Outbreaks of coronavirus have hit prison populations particularly hard – but for many inmates in the U.S., illness and the prospect of dying behind bars already existed.
Advocacy groups have flagged concerns about disease transmission, lack of medical care and deaths in custody as a result of COVID-19. But deaths in custody are not a new phenomena and the process of dying with dignity while incarcerated is complicated.
I have spent a significant amount of time examining correctional health care practices and believe the process of dying in prison is one in which human dignity can be lost.
Prisoners grow old faster and become sick earlier. By 2030 some experts believe that one in three prisoners will be over the age of 55, increasing the likely population of prisoners diagnosed with conditions such as cancer, heart disease, liver and kidney disease, high blood pressure and diabetes.
A recent Bureau of Justice Statistics report revealed a startling increase in state prisoner mortality. Between 2006 and 2016, the last year for which the study provided data, there were more than 53,000 deaths in custody. More than half of the 3,739 deaths in custody in 2016 resulted from just two illnesses – cancer (30%) and heart disease (28%).
The proportion of prisoners requiring end-of-life care is twice as high as the general population.
Outside prison walls, a diagnosis of a terminal illness often means gathering friends and family to repair and restore relationships and thinking about end-of-life options. The coronavirus has, of course, affected who can be present in someone’s last moments, but the terminally ill still have options over their medical care, pain management, who to tell and how, and getting affairs in order.
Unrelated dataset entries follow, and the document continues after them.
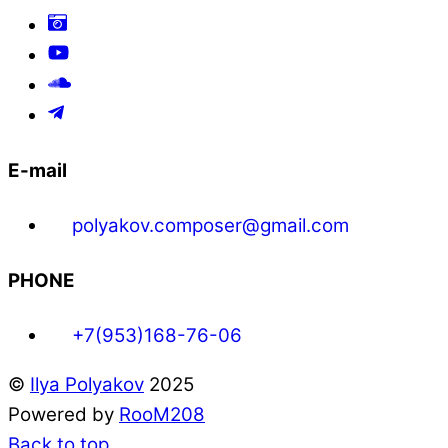
E-mail
polyakov.composer@gmail.com
PHONE
+7(953)168-76-06
©
Ilya Polyakov
2025
Powered by
RooM208
Back to top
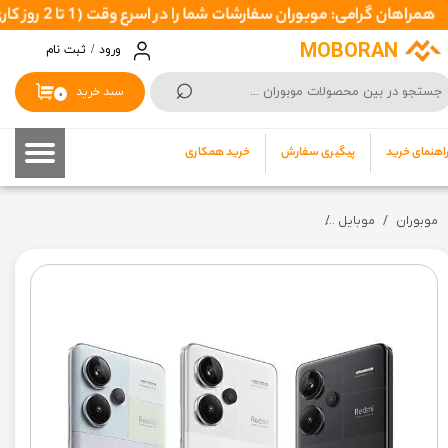
می: موبوران سفارشات شما را در اسرع وقت ( 1 تا 2 روز کاری ) ارسال میکند تا نهایتا بین 3 تا 7 روزکاری بدستتان برسد
حساب کاربری من
MOBORAN
ورود
/
ثبت نام
⌕
تغییر گذر واژه
سبد خرید
۰
سفارشات
اهنمای خرید
پیگیری سفارش
خرید همکاری
خروج از حساب کاربری
موبوران
موبایل
‏ گوشی موبایل شیائومی مدلRedmi Note 13 Pro plus 5G ظرفیت 256 گیگابایت رم 8 گیگابایت (گارانتی 18 ماه شرکتی + کد فعالسازی رجیستری ) پک و رام گلوبال همراه با شارژر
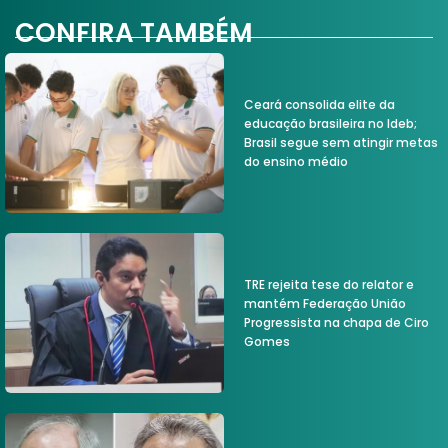
CONFIRA TAMBÉM
Ceará consolida elite da
educação brasileira no Ideb;
Brasil segue sem atingir metas
do ensino médio
TRE rejeita tese do relator e
mantém Federação União
Progressista na chapa de Ciro
Gomes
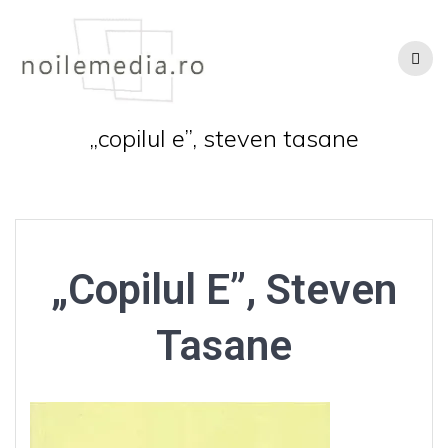
Skip
to
content
„copilul e”, steven tasane
„Copilul E”, Steven
Tasane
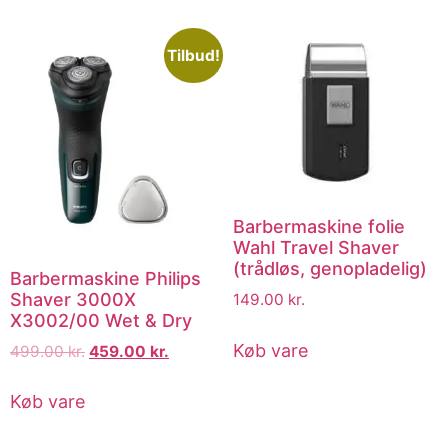
Tilbud!
Barbermaskine folie
Wahl Travel Shaver
(trådløs, genopladelig)
Barbermaskine Philips
Shaver 3000X
149.00
kr.
X3002/00 Wet & Dry
Køb vare
499.00
kr.
459.00
kr.
Køb vare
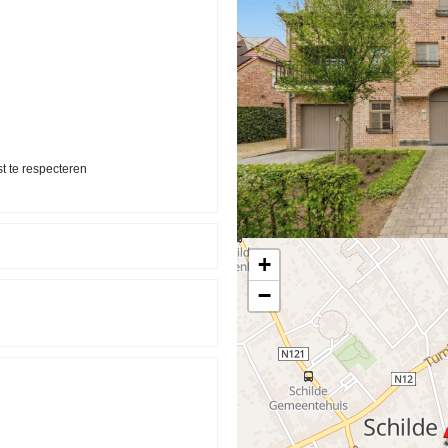
 te respecteren
+
−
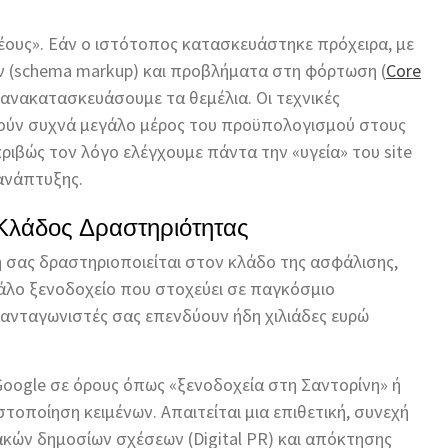
ρέους». Εάν ο ιστότοπος κατασκευάστηκε πρόχειρα, με
 (schema markup) και προβλήματα στη φόρτωση (
Core
 ανακατασκευάσουμε τα θεμέλια. Οι τεχνικές
ούν συχνά μεγάλο μέρος του προϋπολογισμού στους
κριβώς τον λόγο ελέγχουμε πάντα την «υγεία» του site
ανάπτυξης.
Κλάδος Δραστηριότητας
ησή σας δραστηριοποιείται στον κλάδο της ασφάλισης,
γάλο ξενοδοχείο που στοχεύει σε παγκόσμιο
 ανταγωνιστές σας επενδύουν ήδη χιλιάδες ευρώ
Google σε όρους όπως «ξενοδοχεία στη Σαντορίνη» ή
ιστοποίηση κειμένων. Απαιτείται μια επιθετική, συνεχή
ακών δημοσίων σχέσεων (Digital PR) και απόκτησης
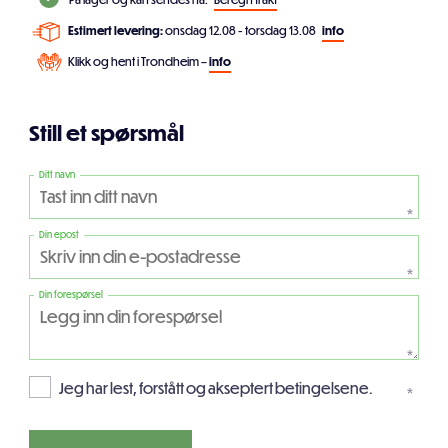
Estimert levering:
onsdag 12.08 - torsdag 13.08
info
Klikk og hent i Trondheim –
info
Still et spørsmål
Ditt navn
*
Din epost
*
Din forespørsel
*
Jeg har lest, forstått og akseptert betingelsene.
*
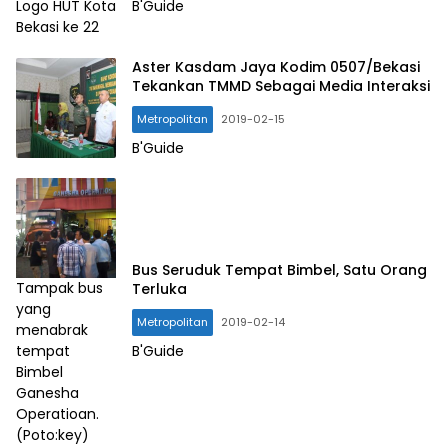
Logo HUT Kota
B'Guide
Bekasi ke 22
Aster Kasdam Jaya Kodim 0507/Bekasi
Tekankan TMMD Sebagai Media Interaksi
Metropolitan
2019-02-15
B'Guide
Bekasi
Guide
Bus Seruduk Tempat Bimbel, Satu Orang
Tampak bus
Terluka
yang
Metropolitan
2019-02-14
menabrak
tempat
B'Guide
Bimbel
Ganesha
Operatioan.
(Poto:key)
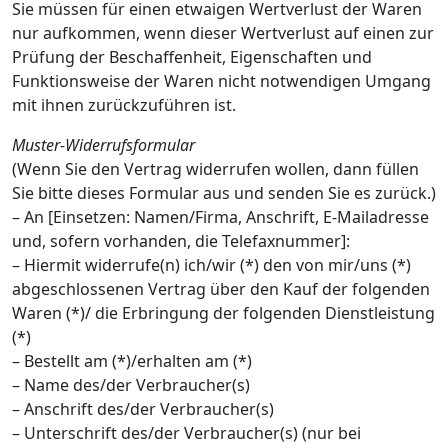
Sie müssen für einen etwaigen Wertverlust der Waren
nur aufkommen, wenn dieser Wertverlust auf einen zur
Prüfung der Beschaffenheit, Eigenschaften und
Funktionsweise der Waren nicht notwendigen Umgang
mit ihnen zurückzuführen ist.
Muster-Widerrufsformular
(Wenn Sie den Vertrag widerrufen wollen, dann füllen
Sie bitte dieses Formular aus und senden Sie es zurück.)
– An [Einsetzen: Namen/Firma, Anschrift, E-Mailadresse
und, sofern vorhanden, die Telefaxnummer]:
– Hiermit widerrufe(n) ich/wir (*) den von mir/uns (*)
abgeschlossenen Vertrag über den Kauf der folgenden
Waren (*)/ die Erbringung der folgenden Dienstleistung
(*)
– Bestellt am (*)/erhalten am (*)
– Name des/der Verbraucher(s)
– Anschrift des/der Verbraucher(s)
– Unterschrift des/der Verbraucher(s) (nur bei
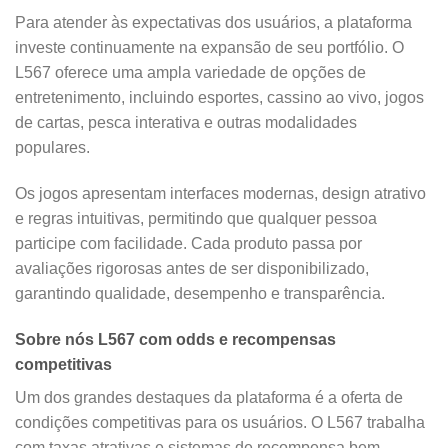
Para atender às expectativas dos usuários, a plataforma
investe continuamente na expansão de seu portfólio. O
L567 oferece uma ampla variedade de opções de
entretenimento, incluindo esportes, cassino ao vivo, jogos
de cartas, pesca interativa e outras modalidades
populares.
Os jogos apresentam interfaces modernas, design atrativo
e regras intuitivas, permitindo que qualquer pessoa
participe com facilidade. Cada produto passa por
avaliações rigorosas antes de ser disponibilizado,
garantindo qualidade, desempenho e transparência.
Sobre nós L567 com odds e recompensas
competitivas
Um dos grandes destaques da plataforma é a oferta de
condições competitivas para os usuários. O L567 trabalha
com taxas atrativas e sistemas de recompensa bem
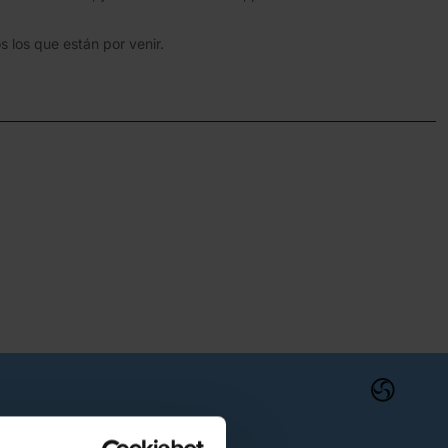
s los que están por venir.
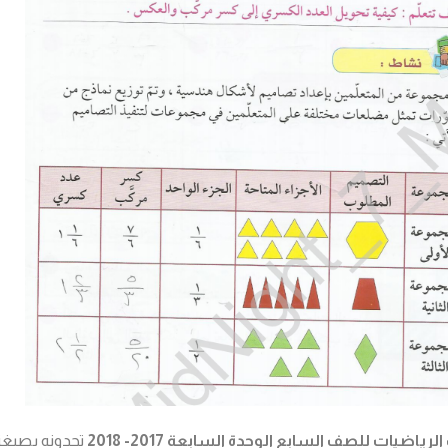
الرياضيات
للصف السابع الوحدة السابعة 2017- 2018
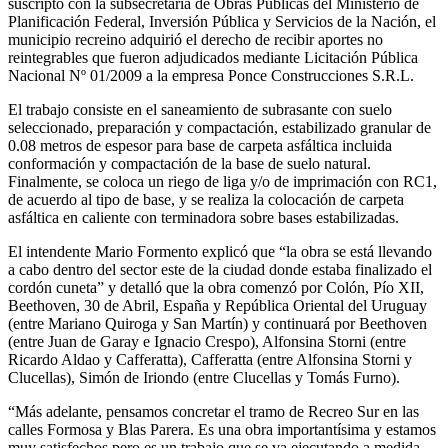
suscripto con la subsecretaría de Obras Públicas del Ministerio de
Planificación Federal, Inversión Pública y Servicios de la Nación, el
municipio recreino adquirió el derecho de recibir aportes no
reintegrables que fueron adjudicados mediante Licitación Pública
Nacional Nº 01/2009 a la empresa Ponce Construcciones S.R.L.
El trabajo consiste en el saneamiento de subrasante con suelo
seleccionado, preparación y compactación, estabilizado granular de
0.08 metros de espesor para base de carpeta asfáltica incluida
conformación y compactación de la base de suelo natural.
Finalmente, se coloca un riego de liga y/o de imprimación con RC1,
de acuerdo al tipo de base, y se realiza la colocación de carpeta
asfáltica en caliente con terminadora sobre bases estabilizadas.
El intendente Mario Formento explicó que “la obra se está llevando
a cabo dentro del sector este de la ciudad donde estaba finalizado el
cordón cuneta” y detalló que la obra comenzó por Colón, Pío XII,
Beethoven, 30 de Abril, España y República Oriental del Uruguay
(entre Mariano Quiroga y San Martín) y continuará por Beethoven
(entre Juan de Garay e Ignacio Crespo), Alfonsina Storni (entre
Ricardo Aldao y Cafferatta), Cafferatta (entre Alfonsina Storni y
Clucellas), Simón de Iriondo (entre Clucellas y Tomás Furno).
“Más adelante, pensamos concretar el tramo de Recreo Sur en las
calles Formosa y Blas Parera. Es una obra importantísima y estamos
muy satisfechos pero es un trabajo que se va ejecutando a medida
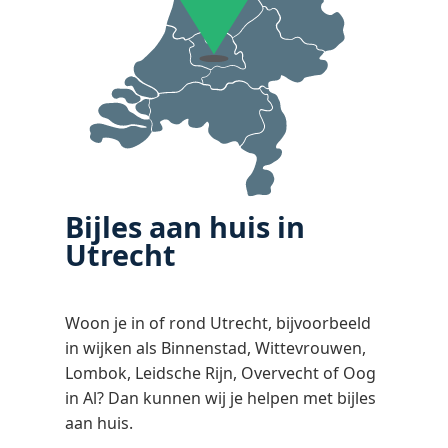
Bijles aan huis in
Utrecht
Woon je in of rond Utrecht, bijvoorbeeld
in wijken als Binnenstad, Wittevrouwen,
Lombok, Leidsche Rijn, Overvecht of Oog
in Al? Dan kunnen wij je helpen met bijles
aan huis.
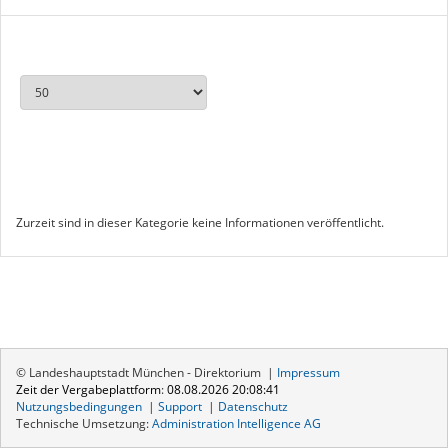
Zurzeit sind in dieser Kategorie keine Informationen veröffentlicht.
© Landeshauptstadt München - Direktorium |
Impressum
Zeit der Vergabeplattform
:
08.08.2026 20:08:41
Nutzungsbedingungen
|
Support
|
Datenschutz
Technische Umsetzung:
Administration Intelligence
AG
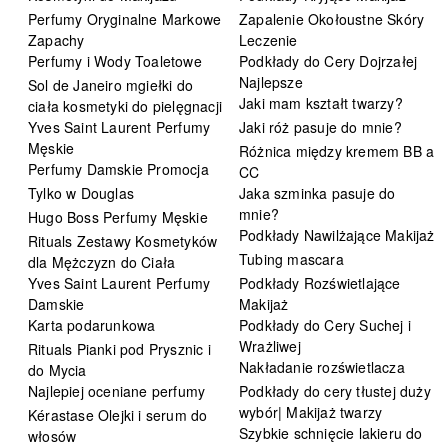
Perfumy Oryginalne Markowe
Zapalenie Okołoustne Skóry
Zapachy
Leczenie
Perfumy i Wody Toaletowe
Podkłady do Cery Dojrzałej
Najlepsze
Sol de Janeiro mgiełki do
Jaki mam kształt twarzy?
ciała kosmetyki do pielęgnacji
Yves Saint Laurent Perfumy
Jaki róż pasuje do mnie?
Męskie
Różnica między kremem BB a
Perfumy Damskie Promocja
CC
Tylko w Douglas
Jaka szminka pasuje do
mnie?
Hugo Boss Perfumy Męskie
Podkłady Nawilżające Makijaż
Rituals Zestawy Kosmetyków
Tubing mascara
dla Mężczyzn do Ciała
Yves Saint Laurent Perfumy
Podkłady Rozświetlające
Damskie
Makijaż
Karta podarunkowa
Podkłady do Cery Suchej i
Wrażliwej
Rituals Pianki pod Prysznic i
Nakładanie rozświetlacza
do Mycia
Najlepiej oceniane perfumy
Podkłady do cery tłustej duży
wybór| Makijaż twarzy
Kérastase Olejki i serum do
Szybkie schnięcie lakieru do
włosów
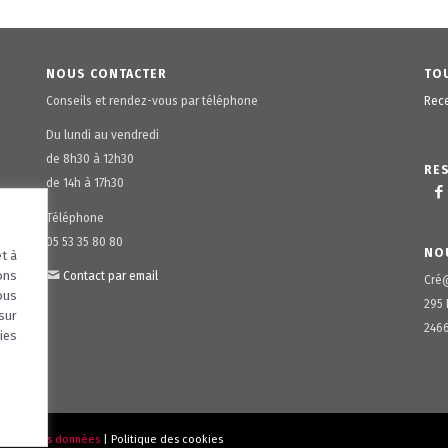
NOUS CONTACTER
TOU
Conseils et rendez-vous par téléphone
Rece
Du lundi au vendredi
de 8h30 à 12h30
RE
de 14h à 17h30
Téléphone
05 53 35 80 80
NO
t à
ons
Contact par email
Cré
ous
295 
sur
2466
ies
ection des données
|
Politique des cookies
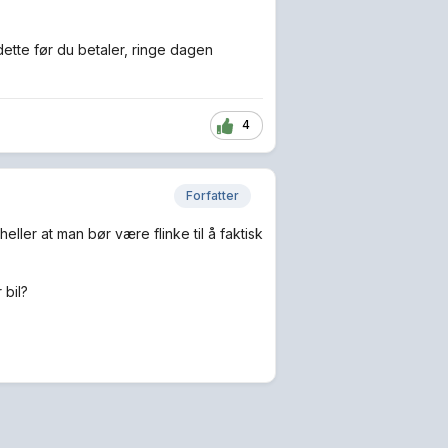
dette før du betaler, ringe dagen
4
Forfatter
 heller at man bør være flinke til å faktisk
 bil?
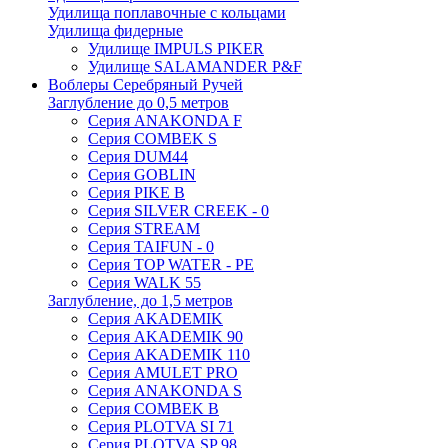
Удилища поплавочные с кольцами
Удилища фидерные
Удилище IMPULS PIKER
Удилище SALAMANDER P&F
Воблеры Серебряный Ручей
Заглубление до 0,5 метров
Серия ANAKONDA F
Серия COMBEK S
Серия DUM44
Серия GOBLIN
Серия PIKE B
Серия SILVER CREEK - 0
Серия STREAM
Серия TAIFUN - 0
Серия TOP WATER - PE
Серия WALK 55
Заглубление, до 1,5 метров
Серия AKADEMIK
Серия AKADEMIK 90
Серия AKADEMIK 110
Серия AMULET PRO
Серия ANAKONDA S
Серия COMBEK B
Серия PLOTVA SI 71
Серия PLOTVA SP 98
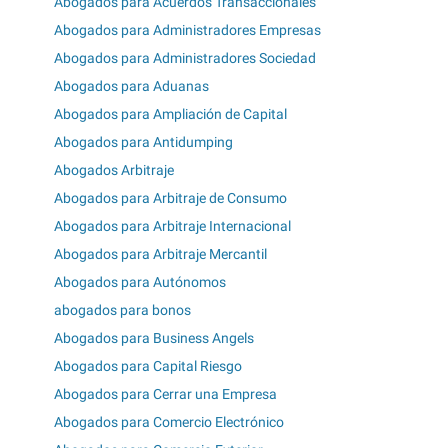
Abogados para Acuerdos Transaccionales
Abogados para Administradores Empresas
Abogados para Administradores Sociedad
Abogados para Aduanas
Abogados para Ampliación de Capital
Abogados para Antidumping
Abogados Arbitraje
Abogados para Arbitraje de Consumo
Abogados para Arbitraje Internacional
Abogados para Arbitraje Mercantil
Abogados para Autónomos
abogados para bonos
Abogados para Business Angels
Abogados para Capital Riesgo
Abogados para Cerrar una Empresa
Abogados para Comercio Electrónico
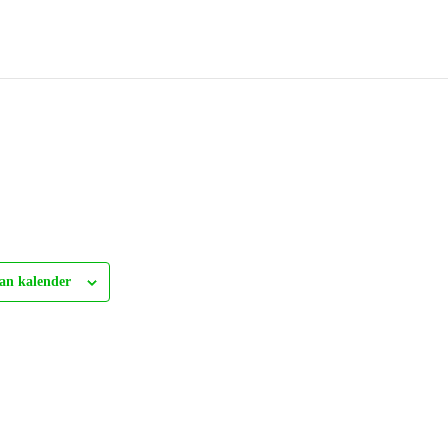
an kalender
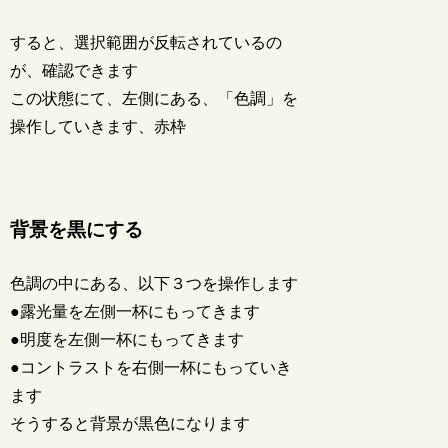
すると、選択範囲が反転されているの
が、確認できます
この状態にて、左側にある、「色調」を
操作していきます、赤枠
背景を黒にする
色調の中にある、以下３つを操作します
●露光量を左側一杯にもってきます
●明度を左側一杯にもってきます
●コントラストを右側一杯にもっていき
ます
そうすると背景が黒色になります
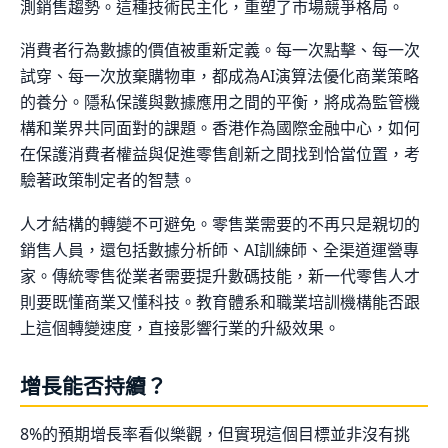
測銷售趨勢。這種技術民主化，重塑了市場競爭格局。
消費者行為數據的價值被重新定義。每一次點擊、每一次
試穿、每一次放棄購物車，都成為AI演算法優化商業策略
的養分。隱私保護與數據應用之間的平衡，將成為監管機
構和業界共同面對的課題。香港作為國際金融中心，如何
在保護消費者權益與促進零售創新之間找到恰當位置，考
驗著政策制定者的智慧。
人才結構的轉變不可避免。零售業需要的不再只是親切的
銷售人員，還包括數據分析師、AI訓練師、全渠道運營專
家。傳統零售從業者需要提升數碼技能，新一代零售人才
則要既懂商業又懂科技。教育體系和職業培訓機構能否跟
上這個轉變速度，直接影響行業的升級效果。
增長能否持續？
8%的預期增長率看似樂觀，但實現這個目標並非沒有挑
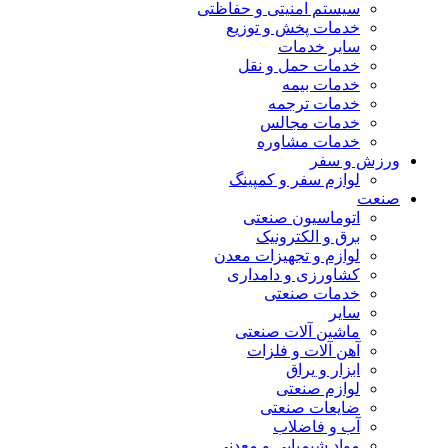
سیستم امنیتی و حفاظتی
خدمات پخش و توزیع
سایر خدمات
خدمات حمل و نقل
خدمات بیمه
خدمات ترجمه
خدمات مجالس
خدمات مشاوره
ورزش و سفر
لوازم سفر و کمپینگ
صنعت
اتوماسیون صنعتی
برق و الکترونیک
لوازم و تجهیزات معدن
کشاورزی و دامداری
خدمات صنعتی
سایر
ماشین آلات صنعتی
آهن آلات و فلزات
ابزار و یراق
لوازم صنعتی
ضایعات صنعتی
آب و فاضلاب
مواد شیمیایی و معدنی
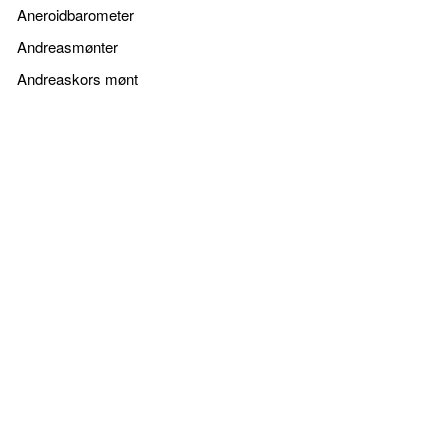
Aneroidbarometer
Andreasmønter
Andreaskors mønt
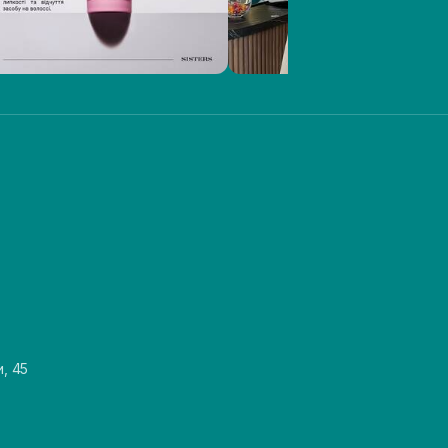
и, 45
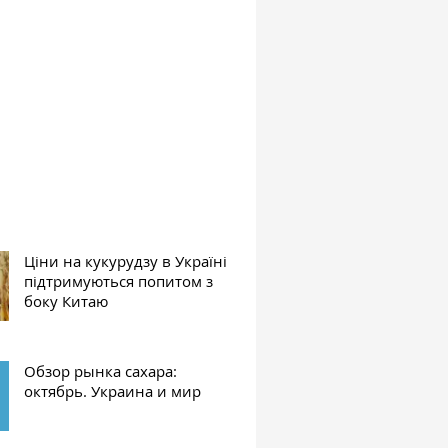
Ціни на кукурудзу в Україні
підтримуються попитом з
боку Китаю
Обзор рынка сахара:
октябрь. Украина и мир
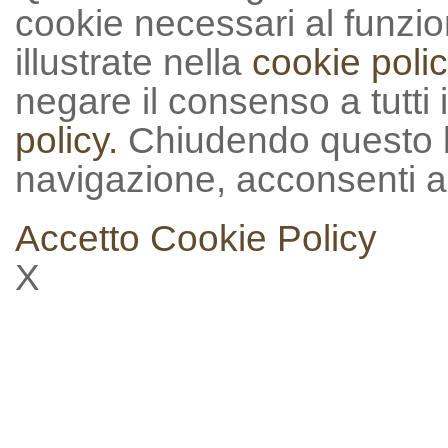
cookie necessari al funzion
illustrate nella
cookie polic
negare il consenso a tutti 
policy.
Chiudendo questo 
navigazione, acconsenti al
Accetto
Cookie Policy
X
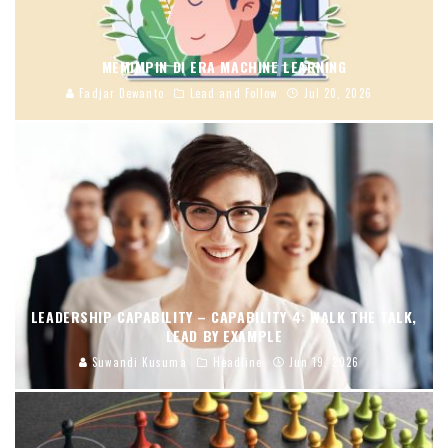
MEMIMPIN DI ERA MACHINE LEARNING
Fadjar Dewanto
Lead and Follow
Jul 20, 2026
LEADERSHIP CAPABILITY – CAPABILITY 4: WALK THE TALK,
LEAD BY EXAMPLE
Suwandi Kusuma
Headline
Jun 19, 2026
For prisoners, such choices are constrained by state regulation. Prisons are not well-equipped to provide human dignity at the end of life. Terminally ill prisoners have two options: compassionate release or end-of-life care behind bars.
Offering early release or parole to prisoners diagnosed with debilitating, serious and often terminal illnesses is considered compassionate release. Many in the medical profession consider compassionate release a constitutionally protected right as incarceration of prisoners with debilitating illness undermines medical care and human dignity. Others see compassionate release as a way to reduce correctional health care costs for a population posing little risk to the public. Iowa is the only state without a compassionate release law.
The process of qualifying for compassionate release is complex and statistics on how many succeed are hard to obtain, although we know the numbers are small. Prisoners’ medical conditions, age and time served determine eligibility. But exclusion criteria are extensive. For example, prisoners committing the most serious crimes are excluded. Most states allow stakeholders such as victims, police and court professionals an opportunity to say no.
For the terminally ill, release is often dependent on one’s “death clock” – how many months a medical professional certifies that you likely have before dying. In some states like Kansas and Louisiana, death must be imminent – within 30 to 60 days. In others like Massachusetts and Rhode Island, prisoners with as long as 18 months to live may be released. Applying for compassionate release can be daunting for someone with only months to live. Sadly, some die before they can complete the process.
Even if an inmate does get out, their family may be ill-equipped to deal with the challenges of caring for a dying loved one. In these cases, release may result in transition from one restrictive, isolated, institutional setting to another with care provided by unfamiliar medical professionals.
States must provide medical care to prisoners even though they are being punished for a crime. But the quality of such care is often inadequate. The prisoner does not get to select medical options; care is determined by the state. Death could mean dying alone in a prison cell, in an infirmary with only periodic check-ins from a nurse and prison volunteers or in a hospice unit managed by the state.
Pain management may be restricted by correctional policy and by staff who are reluctant to administer narcotics, such as morphine, to ease suffering out of concern that it could be sold or used illicitly. A recent report in the American Society of Clinical Oncology Post discussed how inadequate care caused unnecessary pain and suffering in prison and concluded: “No one in a wealthy and socially advanced country like the United States should suffer from untreated pain, especially at the end of life.”
While families are allowed to visit terminally ill prisoners, notification of the illness rests with the prisoner – a daunting task if the prisoner has lost touch with relatives over years incarcerated. State prisoners are often confined far from home, so even family members who would like to visit may be hampered by distance and cost. Another challenge for families is the bureaucratic process of prison admission. It is correctional staff at the gates rather than medical professionals determining who gets to visit on any given day.
Access to a mainstream faith leaders and last rites are provided when available. But it is not uncommon to find spiritual practices for the dying prisoner carried out by fellow prisoners.
For terminally ill prisoners “getting one’s affairs in order” includes trying to identify someone in the community willing to take responsibility for their body after death and ownership of personal effects gathered during incarceration. Even if the prisoner identifies a relative willing to take responsibility, there are no guarantees. A relative may be disqualified from handling prisoner affairs. In Ohio, for example, if the prisoner’s loved one is unable to accept the body within two days after notification, the relative may be disqualified.
If no one comes forward, then the prisoner will be buried in an indigent grave and prison officials will dispose of the prisoner’s belongings and monies remaining on prisoner accounts.